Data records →
....

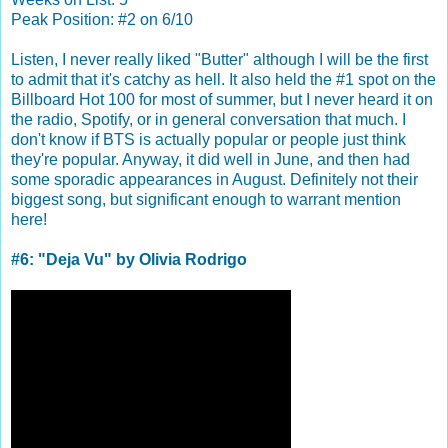
Peak Position: #2 on 6/10
Listen, I never really liked "Butter" although I will be the first
to admit that it's catchy as hell. It also held the #1 spot on the
Billboard Hot 100 for most of summer, but I never heard it on
the radio, Spotify, or in general conversation that much. I
don't know if BTS is actually popular or people just think
they're popular. Anyway, it did well in June, and then had
some sporadic appearances in August. Definitely not their
biggest song, but significant enough to warrant mention
here!
#6: "Deja Vu" by Olivia Rodrigo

....

Your task → Copy the lines of the entries above that mention "never".

Written solution →
Listen, I never really liked "Butter" although I will be the first
Billboard Hot 100 for most of summer, but I never heard it on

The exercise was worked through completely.